Шастель был готов. Был готов и Зверь. Больше не было нужды ни в каких подвалах и клетках. Я не знал, куда мы держим путь, но там точно не будет людей. А даже если одинокий путник, будь то ребенок или беззащитный старик, будет брести себе по дикой чаще, опасаться было нечего, теперь Зверь был подчинен не своей воле, а моей.
Так, на заре мы тронулись прочь от этих мест, где зародилось, окрепло и переродилось Проклятье Жеводана.
Конец
– Месье де Ботерн! – растерянно воскликнула служанка.
– Прошу вас, не называйте меня так, – устало вздохнул Франсуа.
Слова гостя, как и вообще его появление, смутили прислугу, но женщина все равно робко отступила, впуская гостя в дом. Навстречу гостю вышел Лю, глухонемой мальчик, с которым сам хозяин замка обращался всегда нежно и трепетно, что даже вызывал нарекания, ведь дитя, выросшее во вседозволенности, будет иметь скверный нрав. Вопреки этим слухам, скверного нрава юный гость замка не проявлял, а напротив, будучи вежливым и гостеприимным юношей, вышел встречать своего двоюродного дядю. Франсуа, разумеется, был рад увидеть своего племянника, но все же рассчитывал повидать кузена.
– Ты один тут? Где Этьен? – спросил Франсуа.
Лю взял дядю за руку и повел к широкой лестнице, затем наверх, по коридору до отворенной настежь двери, за которой открывался интерьер, переживший как минимум разбойное нападение.
– Мда… – вздохнул Франсуа, проведя по лицу и оглядываясь по сторонам.
Лю лег животом на пол и, подперев голову руками, продолжил разглядывать иллюстрации к астрологическому атласу, иногда трогая линии созвездий, которые, согласно легендам и старым поверьям, взаправду могут предопределять судьбу человека.
Франсуа уже понимал – что-то случилось.

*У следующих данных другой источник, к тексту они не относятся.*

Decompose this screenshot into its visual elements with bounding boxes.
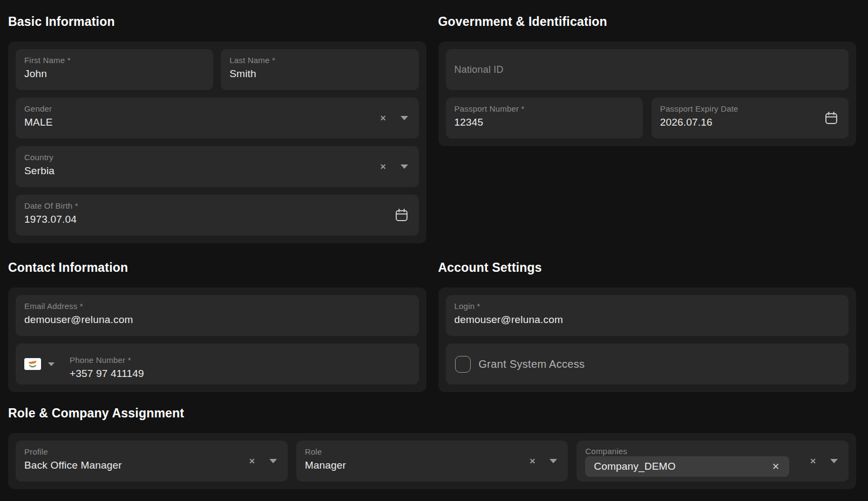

С этим предчувствием и щемящим сердцем он оглядел стол, за которым так часто сидел кузен, и, позабыв про еду, сон и развлечения, переписывал древние манускрипты алхимиков и демонологов, либо, в более уже осознанном возрасте, труды по зоологии, ботанике, химии или медицине.
Сейчас что-то было не так, и Франсуа все не мог понять, что именно. Наконец, он заметил золотую чернильницу в виде рыбки. Ее пасть, больше напоминавшая птичий клювик, открывалась и закрывалась со сладким звонким звучанием. Зачастую Этьен просто ради этого благозвучного звона открывал и закрывал его. Словом, эта была излюбленная вещица графа, но сейчас она стояла не на своем месте.
Отношения кузенов складывались по-разному, но все же двоюродные братья были достаточно близки, чтобы Франсуа точно помнил, что его кузен правша. Сейчас же рыбка стояла по левую руку.
Франсуа перевел взгляд на мальчика Лю, который неторопливо болтал ножками, а левой рукой проводил по созвездию Большого Пса, касаясь левой рукой самой яркой звезды, Сириуса.